Le trio se dirige donc dans la salle à l’ambiance feutrée. L’humeur y est déjà coquine. Le frou-frou des frôlements de peau des couples élégants déjà présents se faisant perceptibles malgré le fond musical et laisse deviner qu’il fera chaud au sous-sol. À peine installé au comptoir, G brise la glace avant qu’elle ne se forme encore plus. « Bon, ce ne sont pas les retrouvailles que vous attendiez, je sais. Pourtant, je vous garantis que nous allons passer une excellente soirée ». En même temps qu’il parle, G pianote sur son téléphone, ce qui a le don d’énerver N, et il le sait.

« Parce qu’en plus, tu vas passer ta soirée au téléphone ? »

G reste impassible, rangeant l’appareil dans la poche de sa veste. S’ensuit un silence un peu pesant de quelques secondes.

« Non, il ne faisait que m’envoyer le signal », intervient un homme qui semble sortir du fumoir.
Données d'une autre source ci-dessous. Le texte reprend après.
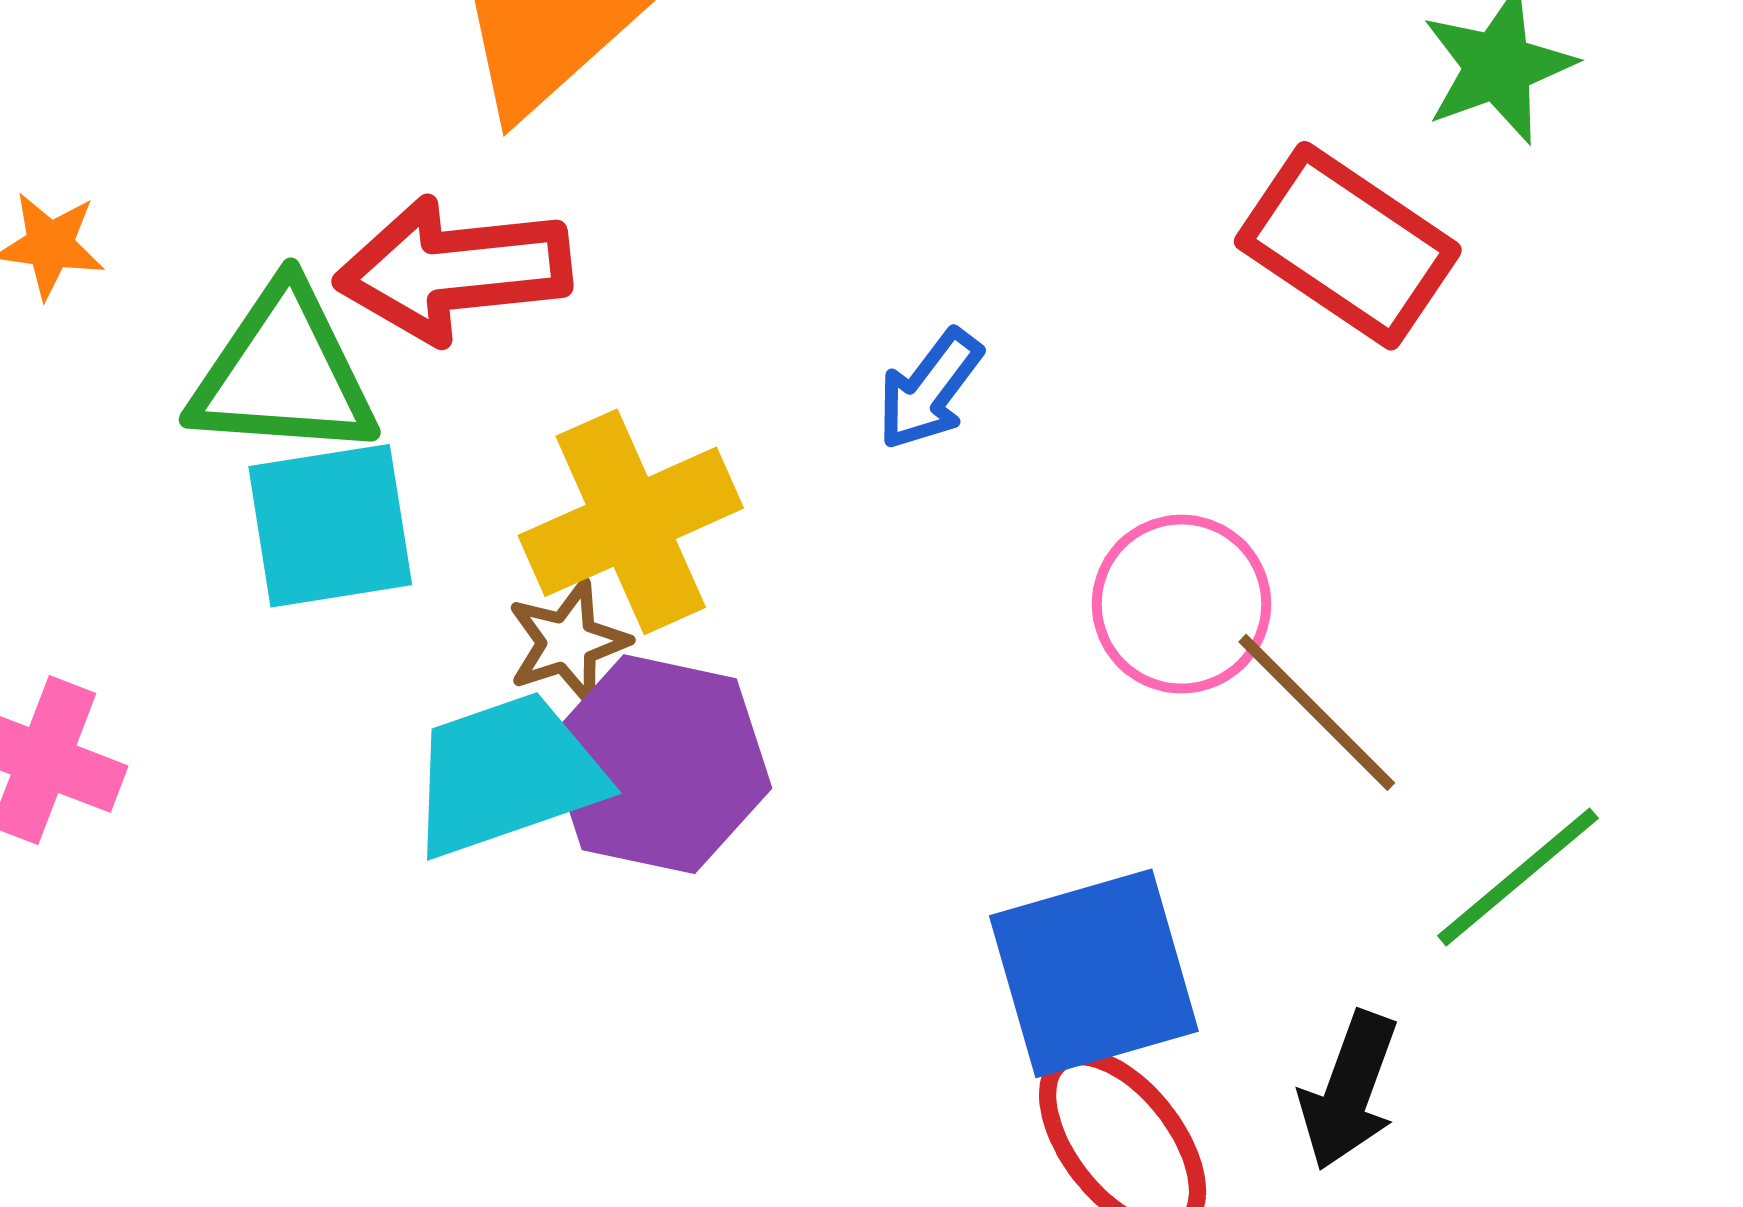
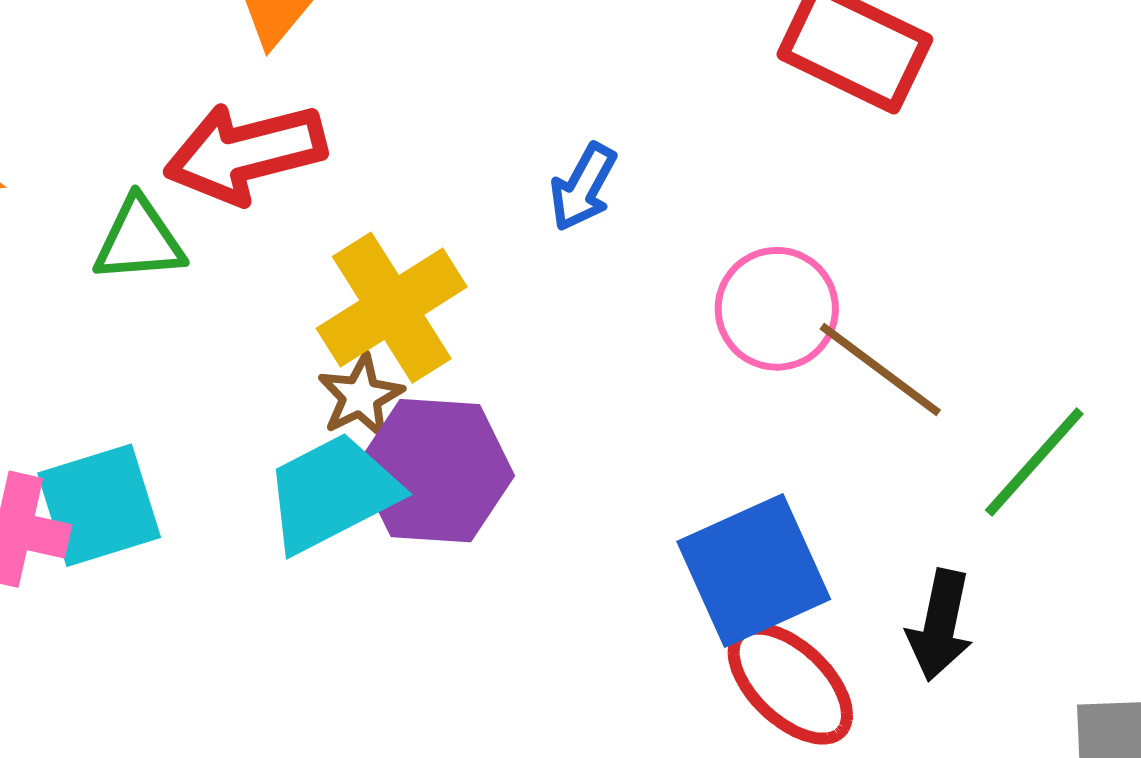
green triangle: (283, 373) -> (139, 240), size x0.7
cyan square: (330, 526) -> (99, 505), moved

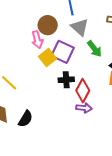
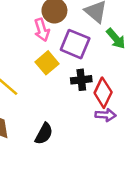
yellow square: (48, 58) -> (47, 63), moved
black semicircle: (26, 119) -> (44, 134), moved

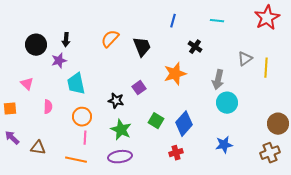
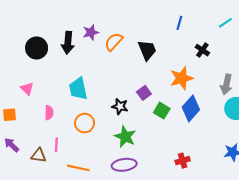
cyan line: (217, 21) -> (225, 23), turned -40
black arrow: (66, 40) -> (68, 43), size x1.5
purple star: (59, 61) -> (91, 32), moved
green square: (156, 121) -> (162, 111), moved
blue diamond: (184, 124) -> (191, 108), moved
pink line: (85, 138) -> (56, 145), moved

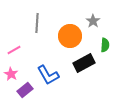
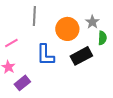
gray star: (93, 21) -> (92, 22), moved
blue L-shape: (48, 75) -> (45, 55), moved, turned 30

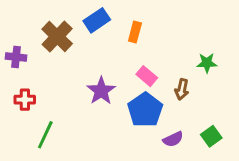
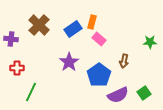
blue rectangle: (97, 20) -> (73, 29), moved
green star: (207, 63) -> (150, 42), moved
pink rectangle: (147, 76) -> (99, 39), moved
purple semicircle: (173, 139) -> (118, 95), size x1.5

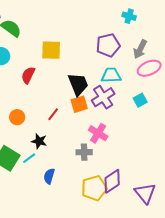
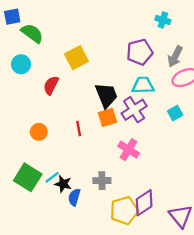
yellow square: (51, 50) -> (76, 58), turned -30
red line: (53, 114) -> (79, 129), turned -48
black star: (39, 141) -> (63, 184), moved
gray cross: (84, 152) -> (102, 181), moved

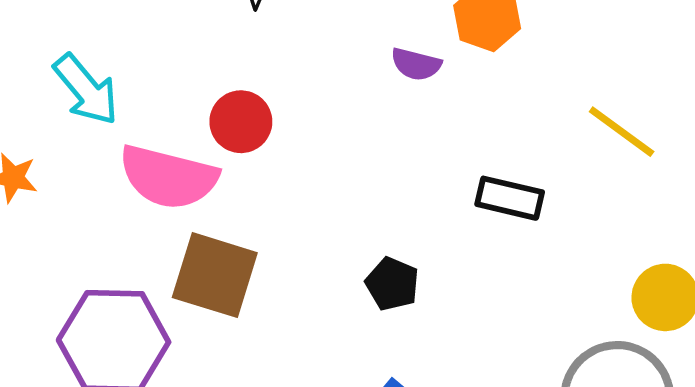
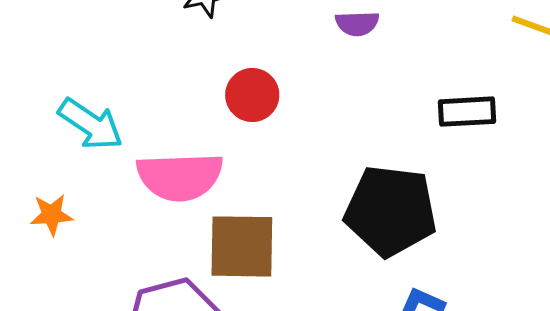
red circle: (241, 122) -> (252, 95), moved
black pentagon: (392, 284) -> (391, 211), size x2.0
N se tourne vers l’inconnu, et son visage s’empourpre instantanément.

Alors que leurs étreintes se faisaient de nouveau plus fréquentes, G avait remarqué que N lui parlait de P, un ami commun sur un réseau social. G savait qu’ils échangeaient par messagerie privée, mais surtout, observait le jeu de séduction entre sa femme et le brun ténébreux lors des discussions sur le fil public. Sachant qu’il ne fallait pas grand-chose pour rallumer la flamme libertine de son épouse, il avait contacté P et lui avait demandé si la perspective d’un diner pour faire connaissance avec N l’intéresserait. « Si elle le veut, oui ». Ainsi était née l’idée de cette soirée, le plan se mettait en place.

« Surprise mon amoureuse ! »

G s’attend à une douche froide, sa femme pouvant légitimement penser qu’il a outrepassé les limites en arrangeant ainsi un rendez-vous dans son dos.

« Ne lui en veux pas », intervient immédiatement P, « son idée est foireuse, mais je n’ai pas hésité un seul instant à l’idée de te rencontrer, enfin. »

« Vous avez une table qui vous attend pour un tête-à-tête », continue G, « C-M et moi serons de l’autre côté, comme ça, chacun a son espace à soi. »

Les deux hommes restent suspendus aux lèvres de N ; qui se tourne vers C-M et déclare « Qu’est-ce que tu bois, les deux nigauds invitent », déposant tour à tour un baiser sur la joue de P et un autre sur les lèvres de G. Et après quelques papotages, chaque couple rejoint sa table. G peut alors tranquillement torturer C-M par de petits bisous à la base de son cou et des caresses se faisant de plus en plus précises et torrides, tout en attendant son tataki, son entrejambe de plus en plus à l’étroit dans son pantalon de coton. Il lit presque un soulagement dans les yeux de son amireuse lorsqu’il lui propose de descendre dans la salle aux murs voutés et ornés de vieilles pierres.

Ils y retrouvent N et P, trop occupés pour faire attention aux arrivants, et G s’installe sur la banquette qui fait face au tandem en plein ballet érotique. Assis, il intime à C-M de venir s’installer à genoux, écartant ses cuisses tel un mâle revendiquant trop d’espace. Elle s’exécute, n’attendant pas pour venir poser une main sur le renflement de tissu, à tâter la verge gonflée de désir, qu’elle se hâte de libérer afin de venir l’enserrer entre ses lèvres. Un frisson parcourt son corps entier, sensation qui la fait défaillir chaque fois qu’elle retrouve la colonne de chair dure posée sur sa langue. La caresse électrise son amant, qui tente malgré tout de ne pas relâcher la tension, de ne pas craquer immédiatement et tirer la jeune femme par les cheveux afin qu’elle s’installe à quatre pattes. Il n’a plus qu’une idée en tête : enfiler une capote et s’enfoncer dans la chatte inondée pour la pilonner sans relâche.

En face de lui, la bagatelle bat son plein. Alors que leurs regards finissent par se croiser, N, dans un soupir de plaisir provoqué par la langue de P, décroche un large sourire à son mari, qui découvre, heureux, que sa femme ait retrouvé les étoiles qui font étinceler son regard.